• WHAT THE EXERCISE ASKS
Copy out each line in the material below that has the word "Goodwood".

• RECORDS FOR THE EXERCISE
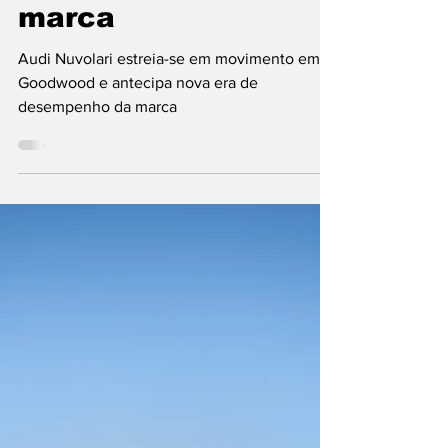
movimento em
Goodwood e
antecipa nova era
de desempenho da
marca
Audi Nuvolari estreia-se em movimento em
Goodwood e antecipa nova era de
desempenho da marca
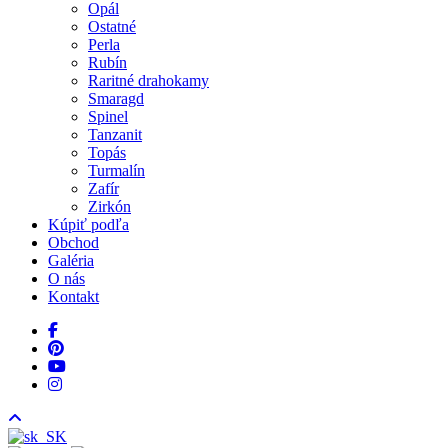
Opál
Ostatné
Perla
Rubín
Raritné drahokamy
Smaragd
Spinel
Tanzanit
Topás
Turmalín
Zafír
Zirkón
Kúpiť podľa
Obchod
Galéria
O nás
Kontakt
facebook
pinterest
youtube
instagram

---

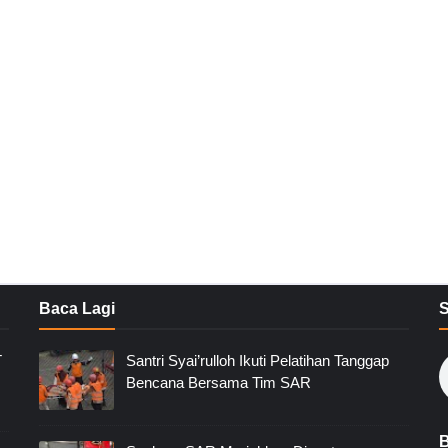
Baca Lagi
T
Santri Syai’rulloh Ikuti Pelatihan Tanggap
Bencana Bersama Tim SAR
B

==

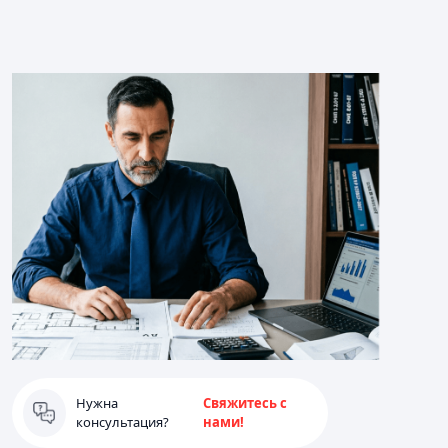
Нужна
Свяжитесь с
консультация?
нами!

• ANSWER TO THIS EXERCISE
Goodwood e
Goodwood e antecipa nova era de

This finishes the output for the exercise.